Around the same time, I heard Ravel's Bolero, La Valse and Ma Mere l'Oye all on the same 33 1/3 vinyl disc.... His orchestration dazzled me then, and it still dazzles me today.....


----------



## Queen of the Nerds (Dec 22, 2014)

Dave Whitmore:
I still discover TONS of classical music on YouTube. Today, for example, I discovered the amazing "Concerto for Harp and Orchestra in E-flat major" by Reinhold Gliere. Look it up.


----------



## Queen of the Nerds (Dec 22, 2014)

Skilmarilion:
Ah, Mendelssohn's violin concerto. I discovered it, like the Blue Danube Waltz, on Little Einsteins when I was three. I loved it (the concerto) then, and I love it even more now. I'm glad that you love it too.


----------



## Simon Moon (Oct 10, 2013)

I would have to say that what got me into classical, was not classical.

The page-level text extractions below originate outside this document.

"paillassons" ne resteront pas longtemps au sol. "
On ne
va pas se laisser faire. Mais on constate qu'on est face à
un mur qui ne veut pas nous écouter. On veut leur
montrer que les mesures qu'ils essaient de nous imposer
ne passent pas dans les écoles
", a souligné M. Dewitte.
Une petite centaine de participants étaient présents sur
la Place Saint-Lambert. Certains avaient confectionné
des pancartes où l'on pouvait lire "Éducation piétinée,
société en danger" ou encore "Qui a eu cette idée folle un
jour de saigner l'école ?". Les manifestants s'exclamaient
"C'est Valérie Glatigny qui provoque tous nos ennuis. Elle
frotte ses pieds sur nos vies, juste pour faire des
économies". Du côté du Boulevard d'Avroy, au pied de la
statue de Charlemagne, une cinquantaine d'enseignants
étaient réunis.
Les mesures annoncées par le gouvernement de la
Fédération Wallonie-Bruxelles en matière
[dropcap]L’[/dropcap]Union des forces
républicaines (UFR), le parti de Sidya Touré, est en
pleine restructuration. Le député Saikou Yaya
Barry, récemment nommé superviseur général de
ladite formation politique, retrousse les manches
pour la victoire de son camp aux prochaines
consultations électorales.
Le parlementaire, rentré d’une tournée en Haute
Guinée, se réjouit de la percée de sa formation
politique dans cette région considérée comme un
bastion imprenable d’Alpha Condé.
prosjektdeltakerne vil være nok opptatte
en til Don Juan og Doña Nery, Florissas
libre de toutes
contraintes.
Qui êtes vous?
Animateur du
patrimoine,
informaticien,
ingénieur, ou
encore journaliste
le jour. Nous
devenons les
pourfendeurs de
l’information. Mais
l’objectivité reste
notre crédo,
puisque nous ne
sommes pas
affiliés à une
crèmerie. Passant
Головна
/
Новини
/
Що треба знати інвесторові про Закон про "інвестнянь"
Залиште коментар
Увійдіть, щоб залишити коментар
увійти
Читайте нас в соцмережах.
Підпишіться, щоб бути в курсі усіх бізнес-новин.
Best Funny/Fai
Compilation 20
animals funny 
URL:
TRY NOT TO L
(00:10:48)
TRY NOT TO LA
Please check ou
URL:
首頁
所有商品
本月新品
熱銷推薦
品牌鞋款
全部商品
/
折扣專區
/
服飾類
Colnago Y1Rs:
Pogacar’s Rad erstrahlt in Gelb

I am a long time fan of avant-garde progressive music (Thinking Plague, Henry Cow, Universe Zero, etc), which is influenced by 20th century and avant-garde classical composers to a great extent. It did not take me long to start to explore some of the composers that these bands took as their influences.

Once I started to explore classical, I'd have to say that "The Rite Of Spring" was my 'gateway' piece, shortly followed by Bartok's "Music for Strings, Percussion and Celesta".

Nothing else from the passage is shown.